Des foyers à dimensions humaines
Même revendication de Solidarité Tattes. L’association citoyenne critique par ailleurs les modalités d’accueil des jeunes requérants d’asile. Et réclame, en lieu et place du Centre décrié de l’Etoile où résidait Alireza, des foyers de petites dimensions comme pour les autres mineurs et un fort encadrement socioéducatif pour les 18-30 ans. «Actuellement, quelque 150 jeunes, dont plus d’une moitié de mineurs, vivent dans cette structure située en zone industrielle, en bord d’autoroute et gardée par des agents de sécurité», note Dario Lopreno, militant actif et membre du Syndicat des services publics. «Les éducateurs – moins d’une vingtaine – se trouvent en sous-effectifs et ont tous des contrats à l’heure précaires en dépit de tâches stables.
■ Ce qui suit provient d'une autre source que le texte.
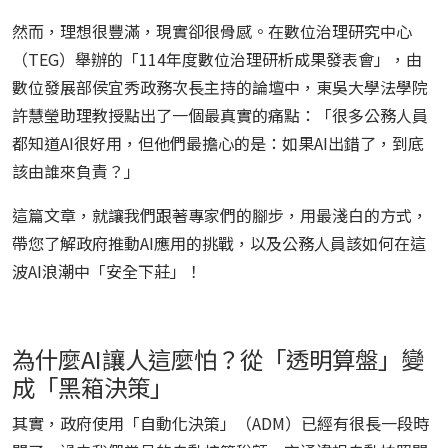
然而，理想很豐滿，現實卻很骨感。在數位治理研究中心
（TEG）舉辦的「114年度數位治理研析成果發表會」，由
數位發展部侯宜秀政務次長主持的論壇中，東吳大學法學院
許慧瑩助理教授點出了一個最真實的痛點：「很多公務人員
都知道AI很好用，但他們最擔心的是：如果AI出錯了，到底
該由誰來負責？」
這篇文章，就讓我們跟著專家們的腳步，用最淺白的方式，
帶您了解政府推動AI應用的挑戰，以及公務人員該如何在這
波AI浪潮中「安全下莊」！
為什麼AI讓人這麼怕？從「透明算盤」變
成「黑箱決策」
其實，政府使用「自動化決策」（ADM）已經有很長一段時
Cette situation doit cesser.» L’association citoyenne plaide de surcroît en faveur de conditions de vie matérielles des demandeurs d’asile équivalentes à celles de l’aide sociale. Et d’un droit à la formation et au travail pour tous. «Ce rassemblement est une cérémonie publique pour Alireza, un hommage que nous lui rendons. C’est aussi l’occasion d’exiger des changements drastiques passant par une réelle intégration et un suivi des personnes concernées», ajoute Dario Lopreno, non sans préciser: «Cela fait des années qu’on se bat contre de mauvaises conditions d’accueil. Si nos demandes étaient entendues et si le Conseil d’Etat annonçait qu’il renonçait à exécuter les renvois, la situation serait aujourd’hui sans aucun doute très différente.»